The author goes on to gripe:
when was the last time a male star gave an acceptance speech calling fatherhood his biggest role?
I’m not sure if any man has or hasn’t, but someone should have. Fatherhood is a very important role, especially today when 22% of children live in single mother homes. In fact, isn’t it
Hollywood and the Left that are always trying to tell us fathers aren’t
all that important?
In closing, the author writes:
Motherhood is important. So is work. And you don’t have to backhandedly downplay one to be proud of the other.
How does saying her most important role is that of a mother “backhandedly downplay” her role in Black Swan? She’s not insulting her own work, but stating the simple fact that there are more important things in life.
The visceral reaction from people like the Slate writer, upon watching Natalie Portman talk about “the most important role of [her] life,” makes complete sense when you consider that it goes against everything strident feminists believe. Any good thoughts about motherhood or the mere presence of a visibly pregnant woman gives them the heebie jeebies because, to them, motherhood is a choice and their first instinct is that a baby is a parasite to be removed.

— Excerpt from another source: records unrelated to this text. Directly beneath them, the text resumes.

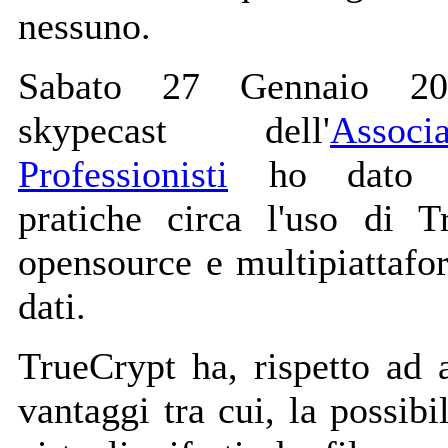
nessuno.
Sabato 27 Gennaio 2007
skypecast dell'
Assoc
Professionisti
ho dato al
pratiche circa l'uso di T
opensource e multipiattafor
dati.
TrueCrypt ha, rispetto ad a
vantaggi tra cui, la possibi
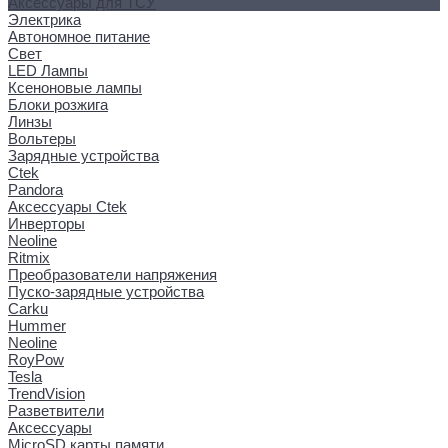
Аксессуары для ТСУ
Электрика
Автономное питание
Свет
LED Лампы
Ксеноновые лампы
Блоки розжига
Линзы
Вольтеры
Зарядные устройства
Ctek
Pandora
Аксессуары Ctek
Инверторы
Neoline
Ritmix
Преобразователи напряжения
Пуско-зарядные устройства
Carku
Hummer
Neoline
RoyPow
Tesla
TrendVision
Разветвители
Аксессуары
MicroSD карты памяти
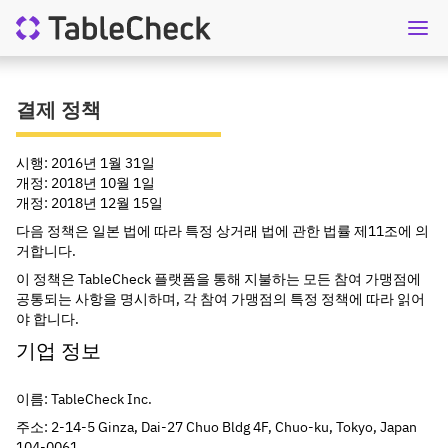
KO
상담요청
결제 정책
시행: 2016년 1월 31일
개정: 2018년 10월 1일
개정: 2018년 12월 15일
다음 정책은 일본 법에 따라 특정 상거래 법에 관한 법률 제11조에 의
거합니다.
이 정책은 TableCheck 플랫폼을 통해 지불하는 모든 참여 가맹점에 
공통되는 사항을 명시하며, 각 참여 가맹점의 특정 정책에 따라 읽어
야 합니다.
기업 정보
이름: TableCheck Inc.
주소: 2-14-5 Ginza, Dai-27 Chuo Bldg 4F, Chuo-ku, Tokyo, Japan 
104-0061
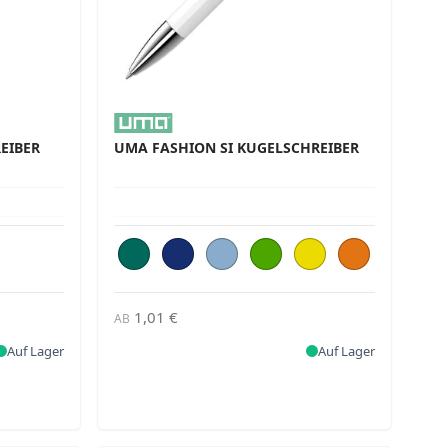
EIBER
UMA FASHION SI KUGELSCHREIBER
1,01 €
AB
Auf Lager
Auf Lager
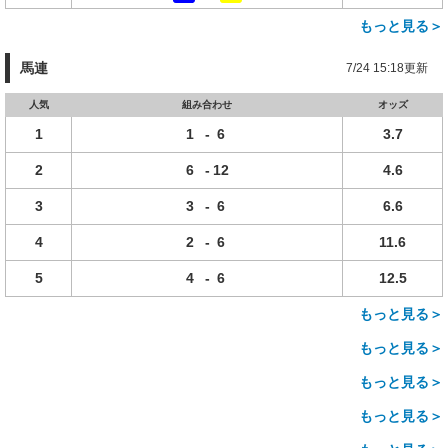
もっと見る＞
馬連
7/24 15:18更新
人気
組み合わせ
オッズ
1
1
-
6
3.7
2
6
-
12
4.6
3
3
-
6
6.6
4
2
-
6
11.6
5
4
-
6
12.5
もっと見る＞
もっと見る＞
もっと見る＞
もっと見る＞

We can’t be too complementary of motherhood lest we offend the women who chose to kill their babies. We can’t call it the most important role because that is insensitive to women who don’t have or want children. We can’t celebrate the unique role of the mother because that would mean acknowledging the differences between men and women and that these differences can be good. We can’t talk about motherhood and careers at the same time because that means that we value one over the other and both are equally good and valid – especially having a career.
Only a feminist would complain about an actress not being self-centered and narcissistic. Only a feminist would be offended at the thought of raising the next generation being one’s most important role. Only a feminist would consider being thankful to have a child with the one you love a backhanded slap at your career.
How sad that this writer chose to throw a feminissy fit over this beautiful moment for Natalie Portman and her family. I wish Portman well in the greatest role she, or any woman, will ever play.
UPDATE: KJ Dell’Antonia from Slate gets in on the act, saying Portman was just “spouting the party line” and adds:
every time a powerful woman downplays her other achievements as inferior to her maternal status, she feeds the doubt that still pursue working mothers at every end of the spectrum: Will she really take her work seriously or will she put her children first?
Again, this isn’t a zero sum game – calling motherhood your most important role does not downplay other achievements, and the choice isn’t between either “take work seriously” or “put children first.” Feminists might not believe it, but women CAN do a job well, while prioritizing their children’s lives – women are known for their great abilities to multi-task, after all.
But even if it WERE a zero sum game, so what? The role of mother is more important than any regular “job” and it should be – whoops, can’t say that! – might hurt some working moms’ feelings or make her doubt herslf! We aren’t allowed to say ANYTHING is more important than a career because apparently that is the end all and be all of being a woman, anything else is bending to the will of the powerful and oppressive patriarchy or some such b.s.